Baektang bersorak gembira saat sampai di lantai 50 Menara tersebut.
Baektang sangat yakin bahwa begitu dia mencapai lantai 50, semua kesialannya akan lenyap.
Namun,
Puuik.
Kotoran burung jatuh di kepala Baektang.
Memercikkan.
…?!
Kkyaong! Kkyaong?! Kkyaong!
[Aduh! Kotoran! Tidak lihat ada macan tutul di sini?! Hati-hati saat buang air besar!]
Baektang berteriak ke langit, tetapi burung yang buang kotoran itu sudah terbang jauh.
Kkyaong.
[Kupikir keberuntunganku akan membaik setelah aku mencapai lantai 50 menara itu…]
Baektang memasang ekspresi cemberut.
“Uhehe. Baektang, aku akan membersihkannya untukmu.”
Uren menyeka kotoran burung dari kepala Baektang.
Kkyaong.
[Terima kasih, Uren-nim.]
Baektang menyampaikan terima kasih kepada Uren.
“Uhehehe. Seharusnya aku yang berterima kasih padamu.”
Kkyaong?
Dia masih belum tahu dari mana kemalangan yang menimpanya berasal.
***
“Sekarang mari kita selesaikan pemberian cap pada bajak laut yang tersisa dan pulang.”
Saat Sejun keluar dari kantor cabang utama Bank Bajak Laut, siap untuk menyelesaikan tugas-tugas yang tersisa dan kembali ke rumah,
“Puhuhut.
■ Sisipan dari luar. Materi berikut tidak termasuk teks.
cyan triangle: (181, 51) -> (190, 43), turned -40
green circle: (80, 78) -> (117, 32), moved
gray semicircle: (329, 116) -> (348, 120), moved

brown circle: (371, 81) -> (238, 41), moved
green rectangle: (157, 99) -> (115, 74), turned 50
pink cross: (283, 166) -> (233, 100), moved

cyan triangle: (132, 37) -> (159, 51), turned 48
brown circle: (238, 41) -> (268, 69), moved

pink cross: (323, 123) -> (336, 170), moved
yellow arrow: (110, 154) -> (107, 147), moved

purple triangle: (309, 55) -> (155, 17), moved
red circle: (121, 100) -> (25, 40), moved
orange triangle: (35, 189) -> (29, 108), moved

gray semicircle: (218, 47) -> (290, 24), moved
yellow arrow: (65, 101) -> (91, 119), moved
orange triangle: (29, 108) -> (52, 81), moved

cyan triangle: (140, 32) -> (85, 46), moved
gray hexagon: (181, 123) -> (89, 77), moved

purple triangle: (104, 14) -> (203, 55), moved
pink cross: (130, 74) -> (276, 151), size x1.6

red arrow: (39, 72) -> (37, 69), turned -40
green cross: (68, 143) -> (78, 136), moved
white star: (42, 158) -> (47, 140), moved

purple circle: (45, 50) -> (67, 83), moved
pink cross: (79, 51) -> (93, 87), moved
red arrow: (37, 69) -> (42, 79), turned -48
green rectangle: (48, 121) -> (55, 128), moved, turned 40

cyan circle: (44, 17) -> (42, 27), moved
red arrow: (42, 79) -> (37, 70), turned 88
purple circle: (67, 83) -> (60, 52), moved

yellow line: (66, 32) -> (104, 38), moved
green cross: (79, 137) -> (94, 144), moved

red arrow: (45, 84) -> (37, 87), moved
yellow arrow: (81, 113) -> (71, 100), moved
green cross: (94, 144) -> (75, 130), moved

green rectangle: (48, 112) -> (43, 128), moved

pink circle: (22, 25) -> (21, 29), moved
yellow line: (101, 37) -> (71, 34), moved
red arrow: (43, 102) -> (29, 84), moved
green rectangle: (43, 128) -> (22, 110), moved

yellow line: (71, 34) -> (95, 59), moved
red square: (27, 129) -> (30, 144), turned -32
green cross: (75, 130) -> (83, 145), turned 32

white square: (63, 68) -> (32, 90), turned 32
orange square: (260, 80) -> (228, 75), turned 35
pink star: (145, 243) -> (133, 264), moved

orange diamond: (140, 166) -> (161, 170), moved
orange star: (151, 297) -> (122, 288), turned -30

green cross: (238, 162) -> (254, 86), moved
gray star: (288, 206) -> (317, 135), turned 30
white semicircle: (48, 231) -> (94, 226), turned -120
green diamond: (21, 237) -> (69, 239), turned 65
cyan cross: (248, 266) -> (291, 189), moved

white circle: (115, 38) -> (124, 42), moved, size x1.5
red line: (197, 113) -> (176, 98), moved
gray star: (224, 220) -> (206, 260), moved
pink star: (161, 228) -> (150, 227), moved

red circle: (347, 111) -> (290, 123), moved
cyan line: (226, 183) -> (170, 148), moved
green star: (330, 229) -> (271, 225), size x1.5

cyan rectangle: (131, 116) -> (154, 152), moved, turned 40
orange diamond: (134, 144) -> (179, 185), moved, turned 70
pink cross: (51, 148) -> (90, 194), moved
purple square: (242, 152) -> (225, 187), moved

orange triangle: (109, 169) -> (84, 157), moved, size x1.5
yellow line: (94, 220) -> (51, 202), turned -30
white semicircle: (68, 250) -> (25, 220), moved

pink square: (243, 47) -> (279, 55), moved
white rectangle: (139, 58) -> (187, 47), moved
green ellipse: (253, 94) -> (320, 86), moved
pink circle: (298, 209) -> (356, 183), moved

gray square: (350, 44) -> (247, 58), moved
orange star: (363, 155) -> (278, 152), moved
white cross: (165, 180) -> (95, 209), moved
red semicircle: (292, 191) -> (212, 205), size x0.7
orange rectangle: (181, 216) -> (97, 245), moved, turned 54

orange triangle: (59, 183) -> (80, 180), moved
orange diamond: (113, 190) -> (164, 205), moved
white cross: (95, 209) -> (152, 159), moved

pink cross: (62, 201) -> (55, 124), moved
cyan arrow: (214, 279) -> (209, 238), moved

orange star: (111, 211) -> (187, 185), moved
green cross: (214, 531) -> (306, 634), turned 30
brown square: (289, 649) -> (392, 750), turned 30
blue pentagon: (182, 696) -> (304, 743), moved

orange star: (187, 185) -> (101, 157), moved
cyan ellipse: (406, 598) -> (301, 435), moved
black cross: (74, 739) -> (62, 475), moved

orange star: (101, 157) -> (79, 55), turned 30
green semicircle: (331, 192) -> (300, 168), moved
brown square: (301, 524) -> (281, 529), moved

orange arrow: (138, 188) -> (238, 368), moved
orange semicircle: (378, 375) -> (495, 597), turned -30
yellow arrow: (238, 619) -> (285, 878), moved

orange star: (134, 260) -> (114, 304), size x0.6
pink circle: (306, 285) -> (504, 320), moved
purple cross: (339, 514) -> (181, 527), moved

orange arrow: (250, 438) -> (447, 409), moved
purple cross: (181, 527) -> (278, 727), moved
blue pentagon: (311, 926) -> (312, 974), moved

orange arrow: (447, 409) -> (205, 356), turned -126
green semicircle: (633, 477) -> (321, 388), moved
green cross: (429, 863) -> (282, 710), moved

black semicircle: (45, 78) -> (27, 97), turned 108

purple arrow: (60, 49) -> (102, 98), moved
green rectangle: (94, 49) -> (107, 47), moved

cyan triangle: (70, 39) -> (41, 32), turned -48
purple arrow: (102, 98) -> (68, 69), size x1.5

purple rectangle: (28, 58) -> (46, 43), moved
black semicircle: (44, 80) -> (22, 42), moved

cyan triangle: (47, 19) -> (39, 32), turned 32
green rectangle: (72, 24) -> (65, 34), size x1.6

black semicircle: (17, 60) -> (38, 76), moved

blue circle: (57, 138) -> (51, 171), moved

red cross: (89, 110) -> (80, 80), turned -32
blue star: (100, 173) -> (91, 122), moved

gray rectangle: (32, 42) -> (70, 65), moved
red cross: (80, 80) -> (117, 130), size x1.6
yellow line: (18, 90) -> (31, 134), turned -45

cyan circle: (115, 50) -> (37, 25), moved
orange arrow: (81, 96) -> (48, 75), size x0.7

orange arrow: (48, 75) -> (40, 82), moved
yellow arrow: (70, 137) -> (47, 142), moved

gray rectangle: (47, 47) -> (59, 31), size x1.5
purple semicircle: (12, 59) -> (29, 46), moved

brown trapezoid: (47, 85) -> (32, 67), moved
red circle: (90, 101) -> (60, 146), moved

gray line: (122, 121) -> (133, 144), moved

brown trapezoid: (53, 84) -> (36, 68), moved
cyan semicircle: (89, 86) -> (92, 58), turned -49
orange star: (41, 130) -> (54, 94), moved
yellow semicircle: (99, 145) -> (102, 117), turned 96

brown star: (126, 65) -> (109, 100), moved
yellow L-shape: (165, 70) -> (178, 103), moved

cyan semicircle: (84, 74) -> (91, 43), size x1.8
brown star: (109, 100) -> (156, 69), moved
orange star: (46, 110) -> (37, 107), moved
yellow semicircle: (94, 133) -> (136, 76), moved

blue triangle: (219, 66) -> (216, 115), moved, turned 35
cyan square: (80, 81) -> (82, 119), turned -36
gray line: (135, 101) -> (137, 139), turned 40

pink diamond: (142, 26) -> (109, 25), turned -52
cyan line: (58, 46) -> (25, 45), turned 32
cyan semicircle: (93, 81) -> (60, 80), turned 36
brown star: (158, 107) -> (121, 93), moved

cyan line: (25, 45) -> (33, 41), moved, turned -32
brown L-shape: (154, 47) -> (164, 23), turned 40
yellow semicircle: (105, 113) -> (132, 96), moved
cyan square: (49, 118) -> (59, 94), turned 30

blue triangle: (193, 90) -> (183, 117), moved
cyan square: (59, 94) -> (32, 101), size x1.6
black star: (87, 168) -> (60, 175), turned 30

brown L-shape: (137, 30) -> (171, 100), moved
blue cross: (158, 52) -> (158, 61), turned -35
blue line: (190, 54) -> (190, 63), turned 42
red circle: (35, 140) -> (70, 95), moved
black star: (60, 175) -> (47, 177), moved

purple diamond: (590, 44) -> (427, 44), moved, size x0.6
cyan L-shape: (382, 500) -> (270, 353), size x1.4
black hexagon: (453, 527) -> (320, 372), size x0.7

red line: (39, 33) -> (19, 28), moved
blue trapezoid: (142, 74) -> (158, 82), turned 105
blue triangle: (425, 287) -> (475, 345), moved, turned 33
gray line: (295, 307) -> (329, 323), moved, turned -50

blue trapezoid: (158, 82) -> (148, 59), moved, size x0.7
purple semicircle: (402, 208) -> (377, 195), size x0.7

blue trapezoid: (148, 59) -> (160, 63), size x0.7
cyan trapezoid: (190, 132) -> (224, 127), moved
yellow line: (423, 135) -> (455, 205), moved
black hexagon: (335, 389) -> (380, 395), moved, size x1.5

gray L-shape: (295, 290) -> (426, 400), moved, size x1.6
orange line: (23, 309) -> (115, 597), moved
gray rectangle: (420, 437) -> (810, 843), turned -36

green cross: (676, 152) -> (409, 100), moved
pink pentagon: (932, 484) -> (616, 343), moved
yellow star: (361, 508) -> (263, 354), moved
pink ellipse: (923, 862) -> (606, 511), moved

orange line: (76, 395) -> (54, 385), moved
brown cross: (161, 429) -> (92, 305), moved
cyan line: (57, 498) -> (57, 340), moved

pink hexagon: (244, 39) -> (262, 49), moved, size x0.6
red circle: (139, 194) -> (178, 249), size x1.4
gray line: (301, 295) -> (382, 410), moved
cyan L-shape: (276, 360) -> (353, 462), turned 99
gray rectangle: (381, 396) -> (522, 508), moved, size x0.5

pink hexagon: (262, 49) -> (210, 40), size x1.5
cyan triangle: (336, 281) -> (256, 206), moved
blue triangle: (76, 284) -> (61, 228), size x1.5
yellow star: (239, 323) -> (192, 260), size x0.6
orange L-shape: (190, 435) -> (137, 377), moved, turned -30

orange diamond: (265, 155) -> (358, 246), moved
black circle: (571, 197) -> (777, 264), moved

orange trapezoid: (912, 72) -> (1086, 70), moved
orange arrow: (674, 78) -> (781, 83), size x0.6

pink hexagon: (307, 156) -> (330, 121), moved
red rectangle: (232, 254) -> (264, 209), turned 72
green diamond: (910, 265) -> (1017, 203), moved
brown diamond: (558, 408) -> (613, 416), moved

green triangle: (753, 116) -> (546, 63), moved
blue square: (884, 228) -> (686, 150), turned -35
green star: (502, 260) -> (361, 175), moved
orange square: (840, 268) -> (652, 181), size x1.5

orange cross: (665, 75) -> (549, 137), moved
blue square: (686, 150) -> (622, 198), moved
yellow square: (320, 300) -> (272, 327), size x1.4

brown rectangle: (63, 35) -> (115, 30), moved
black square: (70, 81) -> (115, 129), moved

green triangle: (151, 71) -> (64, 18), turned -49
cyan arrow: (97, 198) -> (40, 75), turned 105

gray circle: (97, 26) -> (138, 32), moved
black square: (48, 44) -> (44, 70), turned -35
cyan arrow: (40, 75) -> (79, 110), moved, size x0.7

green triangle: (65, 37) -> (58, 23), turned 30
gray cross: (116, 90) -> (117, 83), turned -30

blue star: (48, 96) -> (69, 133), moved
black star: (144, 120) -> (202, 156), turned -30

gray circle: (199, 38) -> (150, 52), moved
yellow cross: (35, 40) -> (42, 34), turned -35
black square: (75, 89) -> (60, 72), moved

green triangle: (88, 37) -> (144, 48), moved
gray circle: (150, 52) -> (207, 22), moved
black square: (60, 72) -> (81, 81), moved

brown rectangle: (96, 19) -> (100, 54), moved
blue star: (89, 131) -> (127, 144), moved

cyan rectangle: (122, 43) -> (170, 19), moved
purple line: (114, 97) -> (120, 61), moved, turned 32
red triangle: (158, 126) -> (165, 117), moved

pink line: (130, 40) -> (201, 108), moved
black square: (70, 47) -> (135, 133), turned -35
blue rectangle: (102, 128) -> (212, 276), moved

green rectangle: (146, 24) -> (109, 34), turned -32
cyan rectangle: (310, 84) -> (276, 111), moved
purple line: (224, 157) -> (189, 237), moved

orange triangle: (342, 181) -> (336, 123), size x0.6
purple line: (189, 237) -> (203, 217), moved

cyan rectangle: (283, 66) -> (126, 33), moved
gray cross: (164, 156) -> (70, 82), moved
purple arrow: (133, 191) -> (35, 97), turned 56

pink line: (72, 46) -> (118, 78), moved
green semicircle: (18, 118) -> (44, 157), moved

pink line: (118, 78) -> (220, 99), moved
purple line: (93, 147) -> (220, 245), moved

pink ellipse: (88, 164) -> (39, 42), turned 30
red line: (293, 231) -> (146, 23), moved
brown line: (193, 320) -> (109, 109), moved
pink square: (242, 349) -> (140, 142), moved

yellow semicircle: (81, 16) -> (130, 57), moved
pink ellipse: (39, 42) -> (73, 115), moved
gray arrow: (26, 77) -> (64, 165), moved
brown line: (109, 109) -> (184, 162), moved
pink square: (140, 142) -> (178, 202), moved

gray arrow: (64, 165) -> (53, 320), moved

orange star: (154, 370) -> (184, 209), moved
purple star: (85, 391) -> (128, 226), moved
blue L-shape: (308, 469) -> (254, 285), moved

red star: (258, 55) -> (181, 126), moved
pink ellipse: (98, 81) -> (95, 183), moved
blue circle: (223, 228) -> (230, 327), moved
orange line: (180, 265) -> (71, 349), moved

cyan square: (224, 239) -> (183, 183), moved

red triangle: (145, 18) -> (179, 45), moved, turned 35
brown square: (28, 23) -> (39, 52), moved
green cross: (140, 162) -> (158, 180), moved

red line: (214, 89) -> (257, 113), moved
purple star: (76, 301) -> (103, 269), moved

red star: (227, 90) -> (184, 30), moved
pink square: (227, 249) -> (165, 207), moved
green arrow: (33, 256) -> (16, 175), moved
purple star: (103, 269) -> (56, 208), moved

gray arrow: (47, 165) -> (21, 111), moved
Ketua Park, aku mengantuk, meong! Ayo tidur dulu sebelum pulang, meong!”
Theo merengek, mengatakan bahwa dia mengantuk.
“Apakah kamu benar-benar lelah?”
Biasanya, Theo hanya akan tidur di pangkuan Sejun, jadi Sejun bertanya dengan suara khawatir.
“Benar sekali, meong! Aku sangat mengantuk, meong! Aku harus segera tidur, meong! Ayo tidur di sana, meong!”
Theo merengek dan membawa Sejun ke tempat terbuka yang tenang di mana sinar matahari menyinari.
“Baiklah. Mari kita istirahatkan mata kita sebentar.”
Lalu Sejun duduk di alun-alun dan menempatkan Theo di pangkuannya,
Keurrr.
Dan langsung tertidur. Hanya Sejun seorang diri.
“Puhuhut. Iona, terima kasih, meong!”
“Kyoot kyoot kyoot. Ini kan permintaan Theo-nim.”
Iona-lah yang menidurkan Sejun menggunakan mantra tidur atas permintaan Theo.
“Puhuhut. Sekarang saatnya memperbaiki wajah busuk Ketua Park, meong!”
Theo dengan hati-hati membaringkan Sejun dan tersenyum cerah. Semua ini adalah bagian dari rencana besar Theo untuk memijat wajah Sejun.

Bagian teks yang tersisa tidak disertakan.